┌─ RECORD SET
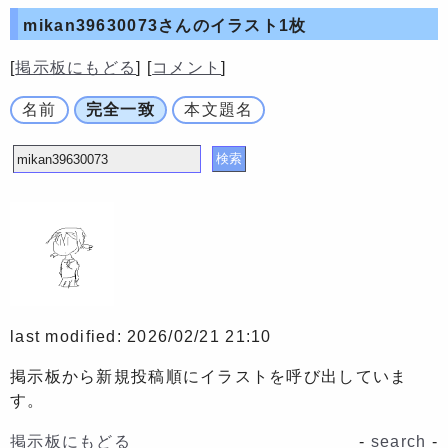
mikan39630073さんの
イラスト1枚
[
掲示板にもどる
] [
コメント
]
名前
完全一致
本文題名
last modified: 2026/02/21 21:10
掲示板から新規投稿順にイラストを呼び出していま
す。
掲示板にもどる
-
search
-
└─
Can the entries above be repeated exactly, without their pictures?

== EXERCISE ANSWER ==
mikan39630073さんの
イラスト1枚
[
掲示板にもどる
] [
コメント
]
名前
完全一致
本文題名
last modified: 2026/02/21 21:10
掲示板から新規投稿順にイラストを呼び出していま
す。
掲示板にもどる
-
search
-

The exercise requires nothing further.